*** Begin section ***

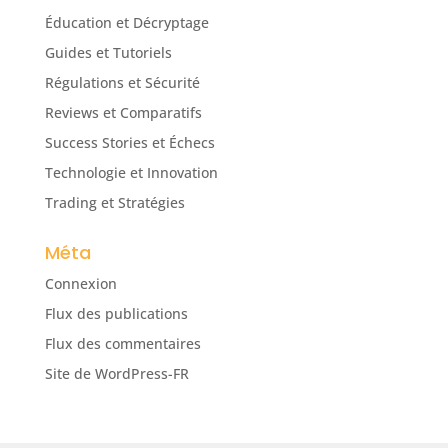
Éducation et Décryptage
Guides et Tutoriels
Régulations et Sécurité
Reviews et Comparatifs
Success Stories et Échecs
Technologie et Innovation
Trading et Stratégies
Méta
Connexion
Flux des publications
Flux des commentaires
Site de WordPress-FR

*** End section ***

▶ [What is required]: Please give the number of lines in the listing that include "Flux", with nothing else.

▶ [Written reply]: 2